* **AIM OF THE TASK**
Exactly the lines below from the line with "8 (800) 550-76-33" through the line with "E-mail: bem@bem.md" must make up the answer, both ends included and pictures left out.

*** DATASET EXCERPTS ***

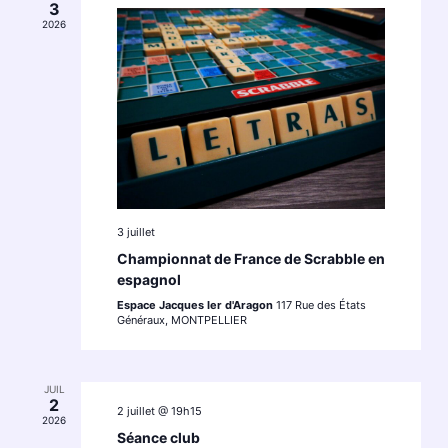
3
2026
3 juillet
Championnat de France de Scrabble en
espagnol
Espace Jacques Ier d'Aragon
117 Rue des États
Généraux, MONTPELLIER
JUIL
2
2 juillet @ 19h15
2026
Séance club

*** End of DATASET EXCERPTS ***
*** DATASET EXCERPTS ***

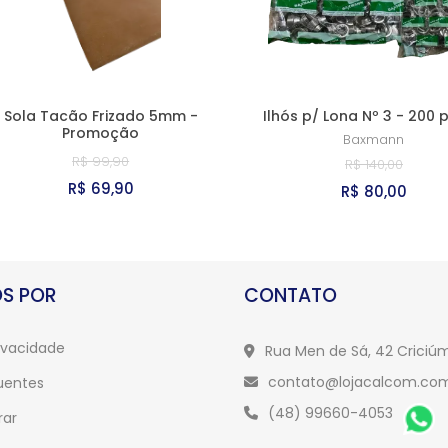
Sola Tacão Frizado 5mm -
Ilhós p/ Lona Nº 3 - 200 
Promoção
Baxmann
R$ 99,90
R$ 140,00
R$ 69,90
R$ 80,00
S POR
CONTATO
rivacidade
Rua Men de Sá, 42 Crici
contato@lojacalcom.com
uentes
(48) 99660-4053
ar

*** End of DATASET EXCERPTS ***
*** DATASET EXCERPTS ***

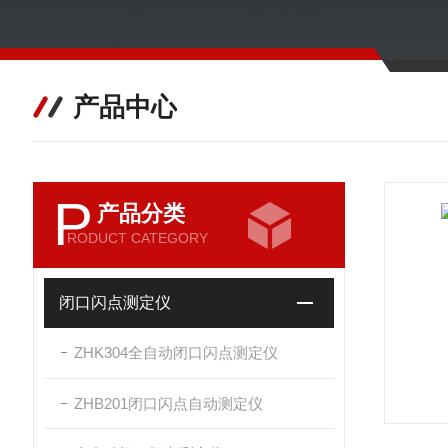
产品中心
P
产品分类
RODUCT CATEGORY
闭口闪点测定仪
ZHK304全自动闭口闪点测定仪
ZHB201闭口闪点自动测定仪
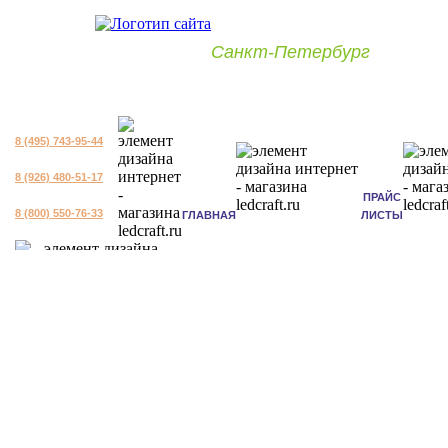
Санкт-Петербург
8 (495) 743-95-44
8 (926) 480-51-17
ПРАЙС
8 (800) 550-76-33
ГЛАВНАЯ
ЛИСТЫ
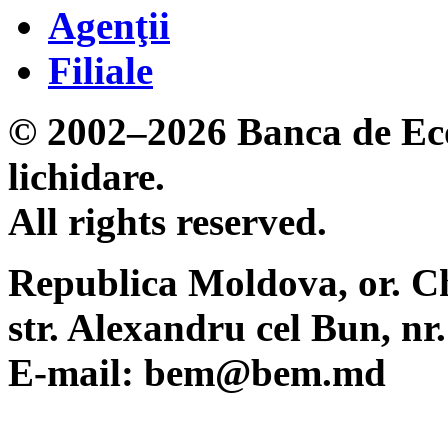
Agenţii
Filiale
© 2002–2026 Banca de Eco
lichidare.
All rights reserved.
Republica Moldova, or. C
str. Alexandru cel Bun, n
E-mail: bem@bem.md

*** End of DATASET EXCERPTS ***

* **EXERCISE RESPONSE**
8 (800) 550-76-33
ГЛАВНАЯ
ЛИСТЫ
Agenţii
Filiale
© 2002–2026 Banca de Eco
lichidare.
All rights reserved.
Republica Moldova, or. C
str. Alexandru cel Bun, n
E-mail: bem@bem.md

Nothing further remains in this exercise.